**Dataset excerpt:**
----

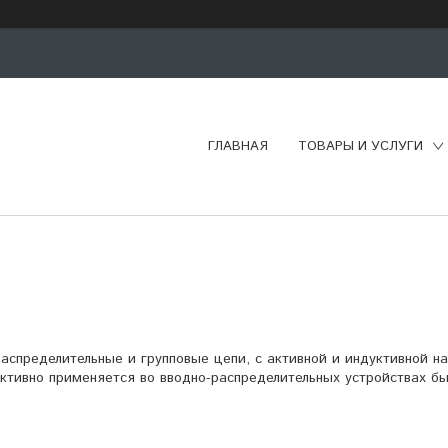
ГЛАВНАЯ
ТОВАРЫ И УСЛУГИ
спределительные и групповые цепи, с активной и индуктивной на
Активно применяется во вводно-распределительных устройствах б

----

**Exercise details:** From the line containing "ТОВАРЫ И УСЛУГИ" to the final line of the data above, transcribe every line exactly and nothing more.

**Task result:**
ТОВАРЫ И УСЛУГИ
спределительные и групповые цепи, с активной и индуктивной на
Активно применяется во вводно-распределительных устройствах б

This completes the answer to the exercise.